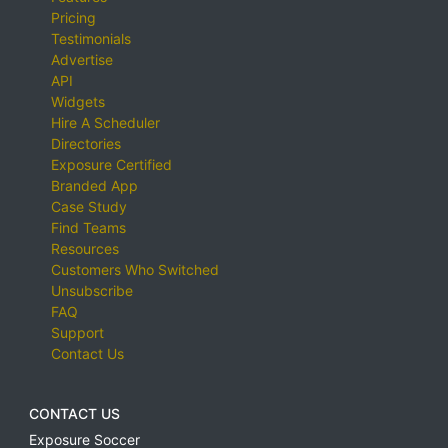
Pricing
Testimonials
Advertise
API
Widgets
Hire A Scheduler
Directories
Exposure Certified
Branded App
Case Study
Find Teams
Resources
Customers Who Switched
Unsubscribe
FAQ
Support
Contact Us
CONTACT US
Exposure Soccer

-*-*-

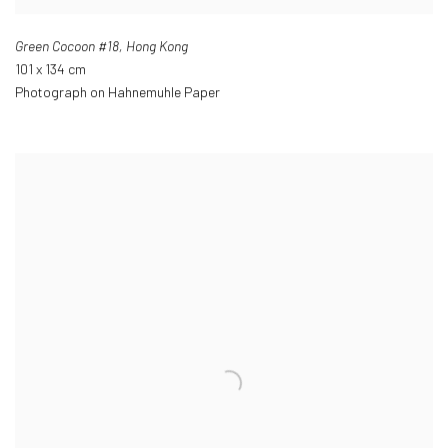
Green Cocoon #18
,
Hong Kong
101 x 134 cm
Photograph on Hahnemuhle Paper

-*-*-

* **Problem to work on**
Search the records for the word "Exposure". Copy each line where it appears.

* **Task output**
Exposure Certified
Exposure Soccer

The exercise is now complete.